A l'annonce du décès du procureur chargé de la très délicate « enquête russe » qui a empoisonné le début du premier mandat de Donald Trump, ce dernier s'est réjoui : « Robert Mueller vient de mourir. Bien. Je suis content qu'il soit mort ».

La rédaction avec AFP - Aujourd'hui à 08:27 - Temps de lecture :

Robert Mueller en 2019. Photo Sipa/Shutterstock Robert Mueller en 2019. Photo Sipa/Shutterstock

L'Américain Robert Mueller, ancien directeur de la police fédérale (FBI), connu pour son rôle de procureur chargé de la très délicate « enquête russe » qui a empoisonné le début du premier mandat de Donald Trump, est mort à 81 ans.

Nommé procureur spécial en 2017, cet ancien Marines a supervisé pendant près de deux ans l'enquête sur une possible collusion entre Moscou et le candidat Donald Trump lors de la campagne de 2016.

Homme taciturne et discret, il avait supervisé cette enquête dans le plus grand secret et avait rendu, en avril 2019, ses conclusions dans un pavé de plus de 400 pages. Il y décrivait les efforts russes pour aider Donald Trump en 2016, mais ajoutait ne pas avoir rassemblé de preuves d'un complot entre Moscou et l'équipe de campagne du milliardaire républicain.

Il souffrait de la maladie de Parkinson

Son décès vendredi soir a été annoncé dans le week-end par sa famille dans un communiqué mentionné notamment par le New York Times. Le journal avait fait état en 2025 d'une déclaration de la famille indiquant que Robert Mueller avait été diagnostiqué de la maladie de Parkinson.

Le président américain, de retour à la Maison Blanche depuis début 2025, a très rapidement réagi sur sa plateforme Truth Social : « Robert Mueller vient de mourir. Bien. Je suis content qu'il soit mort. Il ne va plus pouvoir faire du mal à des innocents ».

Dans son rapport de 2019, le procureur détaillait une série de pressions troublantes exercées par le locataire de la Maison Blanche sur son enquête et se disait incapable de le blanchir des soupçons d'entrave à la justice.

Né en août 1944, Robert Mueller n'avait que deux ans de plus que Donald Trump. Comme lui, il était républicain, né dans une famille aisée du Nord-Est américain, et a fréquenté des écoles prestigieuses. Mais la comparaison s'arrête là. Autant le président est flamboyant, voire outrancier, omniprésent dans les médias, autant Robert Mueller affichait une austérité calculée.

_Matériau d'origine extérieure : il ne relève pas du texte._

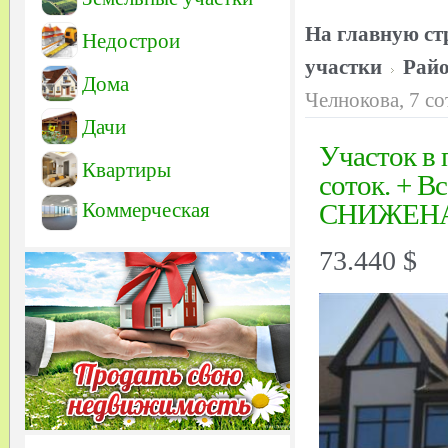
На главную ст
Недострои
участки
Рай
Дома
Челнокова, 7 
Дачи
Участок в 
Квартиры
соток. + 
Коммерческая
СНИЖЕН
73.440 $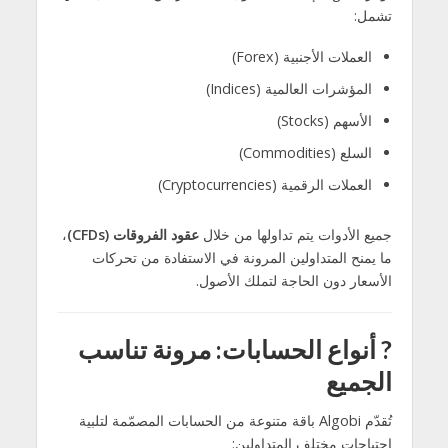
تشمل:
العملات الأجنبية (Forex)
المؤشرات العالمية (Indices)
الأسهم (Stocks)
السلع (Commodities)
العملات الرقمية (Cryptocurrencies)
جميع الأدوات يتم تداولها من خلال
عقود الفروقات (CFDs)
،
ما يمنح المتداولين المرونة في الاستفادة من تحركات
الأسعار دون الحاجة لتملك الأصول.
?
أنواع الحسابات: مرونة تناسب
الجميع
تُقدّم Algobi باقة متنوعة من الحسابات المصمّمة لتلبية
احتياجات مختلف المتداولين: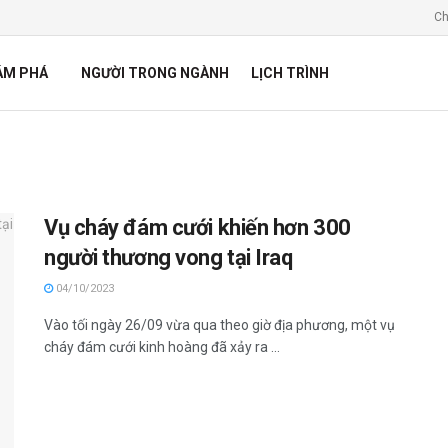
Ch
ÁM PHÁ
NGƯỜI TRONG NGÀNH
LỊCH TRÌNH
Vụ cháy đám cưới khiến hơn 300
người thương vong tại Iraq
04/10/2023
Vào tối ngày 26/09 vừa qua theo giờ địa phương, một vụ
cháy đám cưới kinh hoàng đã xảy ra ...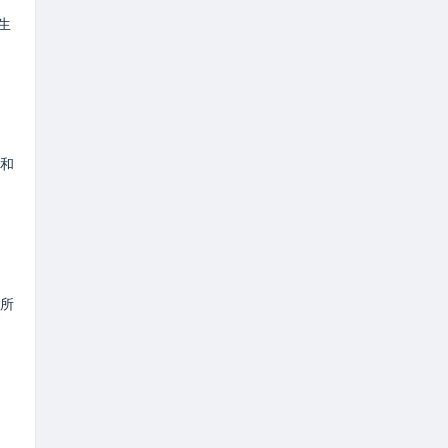
生
和
所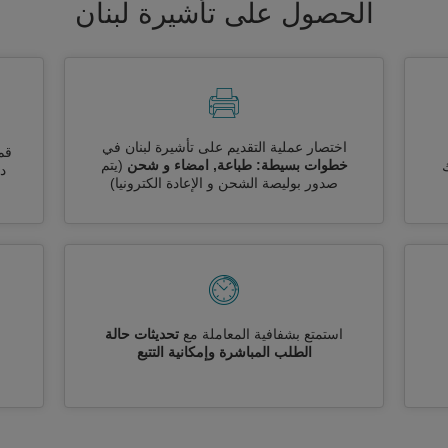
الحصول على تأشيرة لبنان
اختصار عملية التقديم على تأشيرة لبنان في
قم
خطوات بسيطة: طباعة, امضاء و شحن
(يتم
ك
دو
صدور بوليصة الشحن و الإعادة الكترونيا)
استمتع بشفافية المعاملة مع
تحديثات حالة
الطلب المباشرة وإمكانية التتبع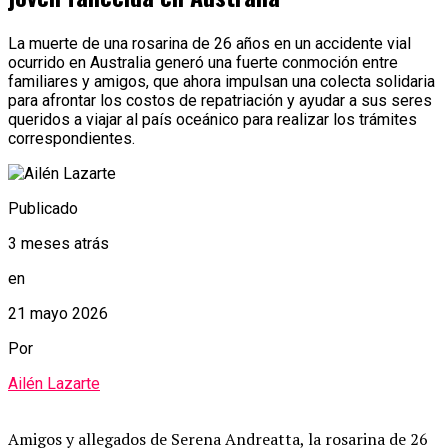
La muerte de una rosarina de 26 años en un accidente vial
ocurrido en Australia generó una fuerte conmoción entre
familiares y amigos, que ahora impulsan una colecta solidaria
para afrontar los costos de repatriación y ayudar a sus seres
queridos a viajar al país oceánico para realizar los trámites
correspondientes.
Publicado
3 meses atrás
en
21 mayo 2026
Por
Ailén Lazarte
Amigos y allegados de Serena Andreatta, la rosarina de 26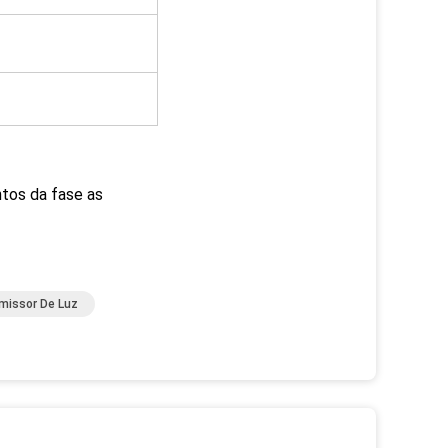
Emissor De Luz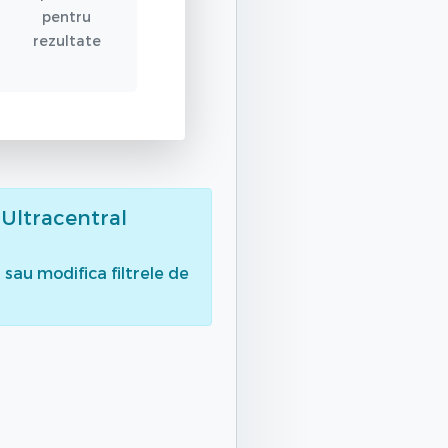
pentru
rezultate
 Ultracentral
sau modifica filtrele de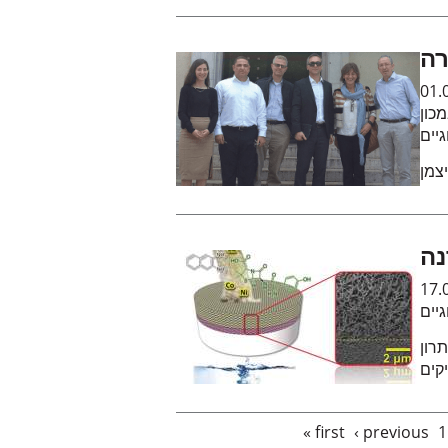
01.
כון
גיים
צמן
נה
17.
גיים
רון
Pages
« first
‹ previous
1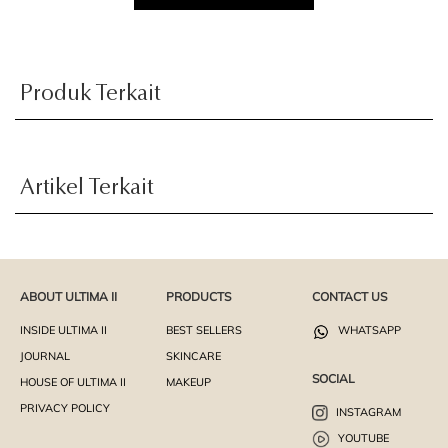
Produk Terkait
Artikel Terkait
ABOUT ULTIMA II
PRODUCTS
CONTACT US
INSIDE ULTIMA II
BEST SELLERS
WHATSAPP
JOURNAL
SKINCARE
SOCIAL
HOUSE OF ULTIMA II
MAKEUP
PRIVACY POLICY
INSTAGRAM
YOUTUBE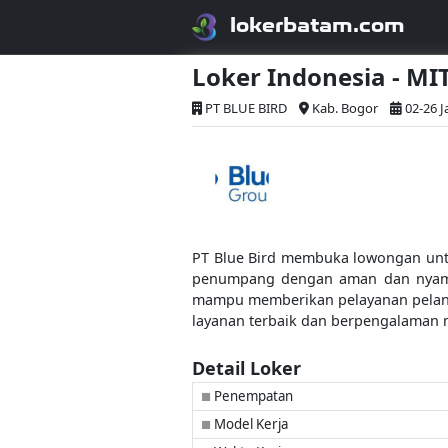
lokerbatam.com
Loker Indonesia - 
PT BLUE BIRD
Kab. Bogor
02-26 J
PT Blue Bird membuka lowongan unt
penumpang dengan aman dan nyaman.
mampu memberikan pelayanan pelangg
layanan terbaik dan berpengalaman 
Detail Loker
Penempatan
■
Model Kerja
■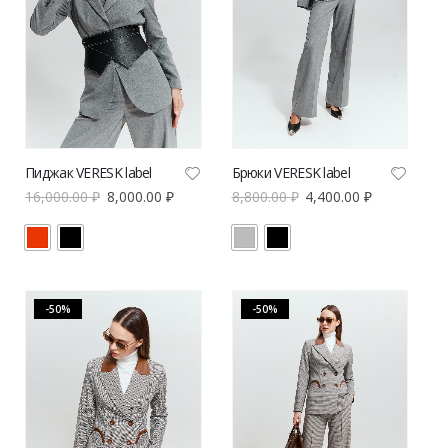
Пиджак VERESK label
Брюки VERESK label
16,000.00
₽
8,000.00
₽
8,800.00
₽
4,400.00
₽
-50%
-50%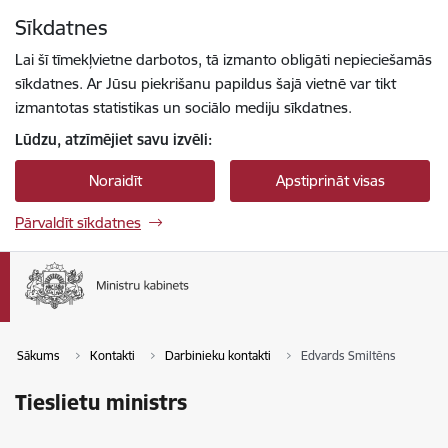
Pāriet uz lapas saturu
Sīkdatnes
Spied
lai meklētu
Enter
Lai šī tīmekļvietne darbotos, tā izmanto obligāti nepieciešamās
sīkdatnes. Ar Jūsu piekrišanu papildus šajā vietnē var tikt
izmantotas statistikas un sociālo mediju sīkdatnes.
Lūdzu, atzīmējiet savu izvēli:
Noraidīt
Apstiprināt visas
Pārvaldīt sīkdatnes
Sākums
Kontakti
Darbinieku kontakti
Edvards Smiltēns
Tieslietu ministrs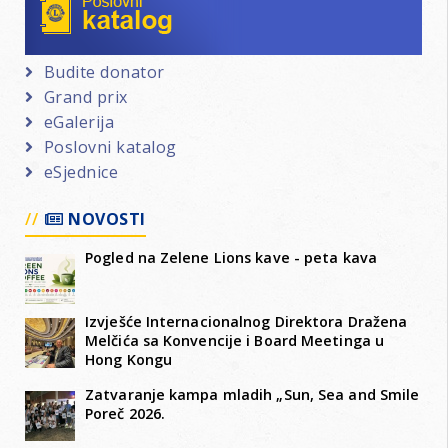
Budite donator
Grand prix
eGalerija
Poslovni katalog
eSjednice
NOVOSTI
Pogled na Zelene Lions kave - peta kava
Izvješće Internacionalnog Direktora Dražena
Melčića sa Konvencije i Board Meetinga u
Hong Kongu
Zatvaranje kampa mladih „Sun, Sea and Smile
Poreč 2026.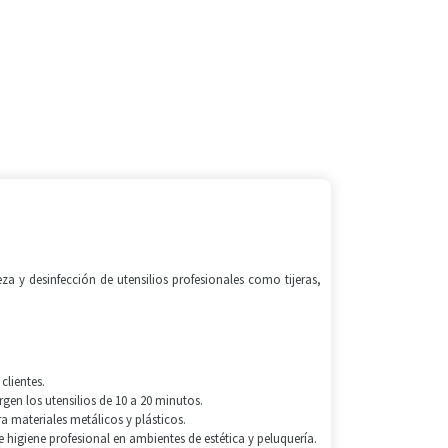
.
za y desinfección de utensilios profesionales como tijeras,
clientes.
gen los utensilios de 10 a 20 minutos.
a materiales metálicos y plásticos.
higiene profesional en ambientes de estética y peluquería.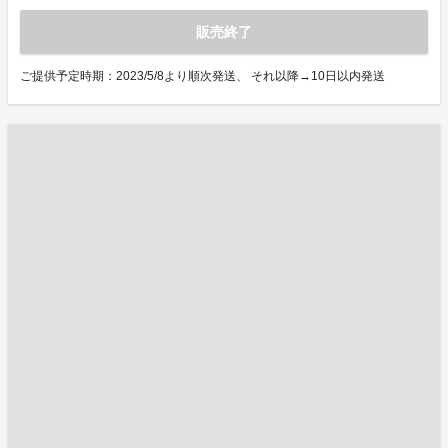
販売終了
ご提供予定時期：2023/5/8より順次発送、 それ以降→10日以内発送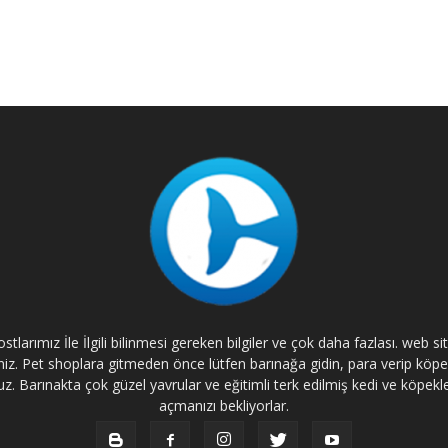
tlarımız İle İlgili bilinmesi gereken bilgiler ve çok daha fazlası. web s
rsiniz. Pet shoplara gitmeden önce lütfen barınağa gidin, para verip kö
. Barınakta çok güzel yavrular ve eğitimli terk edilmiş kedi ve köpekle
açmanızı bekliyorlar.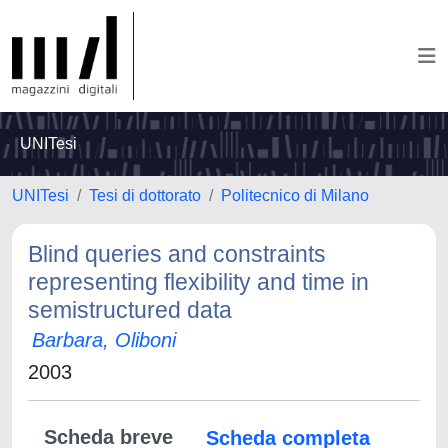
UNITesi
UNITesi
Tesi di dottorato
Politecnico di Milano
Blind queries and constraints
representing flexibility and time in
semistructured data
Barbara, Oliboni
2003
Scheda breve
Scheda completa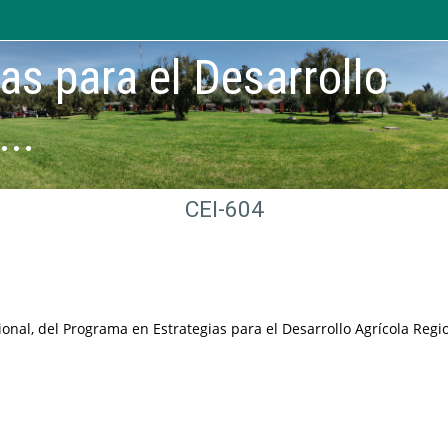
as para el Desarrollo
...
CEI-604
ional, del Programa en Estrategias para el Desarrollo Agrícola Reg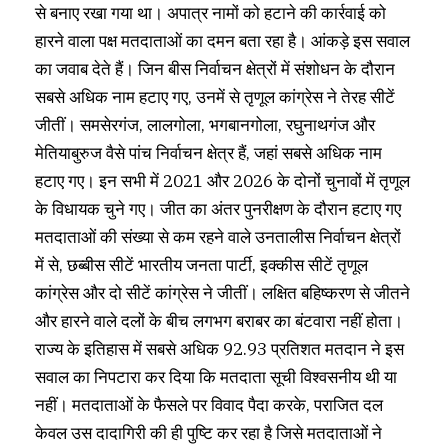
से बनाए रखा गया था। अपात्र नामों को हटाने की कार्रवाई को
हारने वाला पक्ष मतदाताओं का दमन बता रहा है। आंकड़े इस सवाल
का जवाब देते हैं। जिन बीस निर्वाचन क्षेत्रों में संशोधन के दौरान
सबसे अधिक नाम हटाए गए, उनमें से तृणूल कांग्रेस ने तेरह सीटें
जीतीं। समसेरगंज, लालगोला, भगबानगोला, रघुनाथगंज और
मेतियाबुरुज वैसे पांच निर्वाचन क्षेत्र हैं, जहां सबसे अधिक नाम
हटाए गए। इन सभी में 2021 और 2026 के दोनों चुनावों में तृणूल
के विधायक चुने गए। जीत का अंतर पुनरीक्षण के दौरान हटाए गए
मतदाताओं की संख्या से कम रहने वाले उनतालीस निर्वाचन क्षेत्रों
में से, छब्बीस सीटें भारतीय जनता पार्टी, इक्कीस सीटें तृणूल
कांग्रेस और दो सीटें कांग्रेस ने जीतीं। लक्षित बहिष्करण से जीतने
और हारने वाले दलों के बीच लगभग बराबर का बंटवारा नहीं होता।
राज्य के इतिहास में सबसे अधिक 92.93 प्रतिशत मतदान ने इस
सवाल का निपटारा कर दिया कि मतदाता सूची विश्वसनीय थी या
नहीं। मतदाताओं के फैसले पर विवाद पैदा करके, पराजित दल
केवल उस दादागिरी की ही पुष्टि कर रहा है जिसे मतदाताओं ने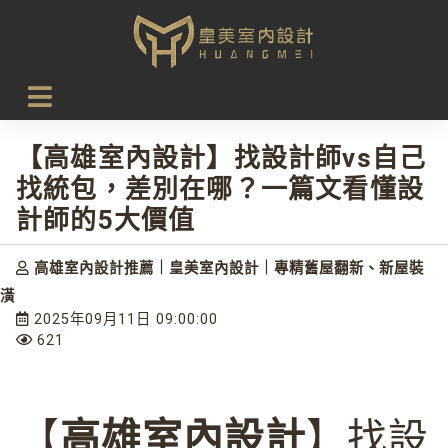
首頁
設計新知
【高雄室內設計】找設計師vs自己找統包，差別在哪？一篇
文看懂設計師的5大價值
【高雄室內設計】找設計師vs自己
找統包，差別在哪？一篇文看懂設
計師的5大價值
高雄室內設計推薦｜皇美室內設計｜專精舊屋翻新、新屋裝
潢
2025年09月11日 09:00:00
621
【
高雄室內設計
】找設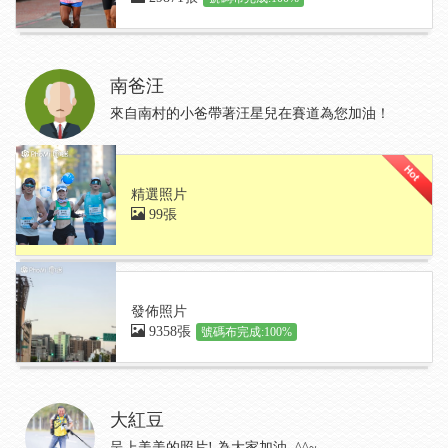
南爸汪
來自南村的小爸帶著汪星兒在賽道為您加油！
精選照片
99張
發佈照片
9358張
號碼布完成:100%
大紅豆
呈上美美的照片! 為大家加油..^^~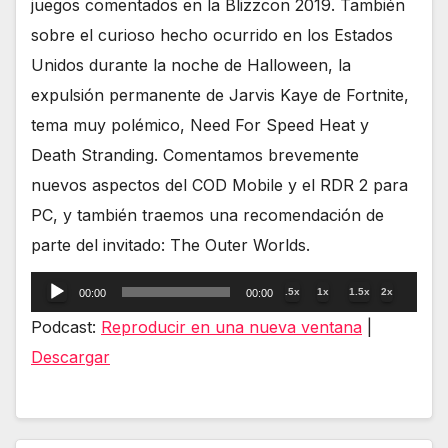
juegos comentados en la Blizzcon 2019. También
sobre el curioso hecho ocurrido en los Estados
Unidos durante la noche de Halloween, la
expulsión permanente de Jarvis Kaye de Fortnite,
tema muy polémico, Need For Speed Heat y
Death Stranding. Comentamos brevemente
nuevos aspectos del COD Mobile y el RDR 2 para
PC, y también traemos una recomendación de
parte del invitado: The Outer Worlds.
Reproductor
.5x
1x
1.5x
2x
00:00
00:00
de
Podcast:
Reproducir en una nueva ventana
|
audio
Descargar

Directeur du FBI durant le 11-Septembre

A la tête de l'enquête russe, il a toujours pris soin de rester dans l'ombre, s'exprimant par l'entremise de documents judiciaires largement protégés par le secret.
Conscient du grand respect qu'inspirait Robert Mueller, le président Trump s'était gardé de l'attaquer frontalement, mais n'a cessé de dénoncer une injuste « chasse aux sorcières ».

Nommé à la tête de la puissante police fédérale américaine (FBI) une semaine avant les attentats du 11 septembre 2001, Robert Mueller a menacé de démissionner trois ans plus tard si le président républicain George W. Bush persistait avec un programme d'écoutes extra-judiciaires controversé.

Ce dernier s'est dit samedi sur X « très attristé » par la disparition de celui qui a été le sixième directeur du FBI, et qui « a dédié sa vie au service public ».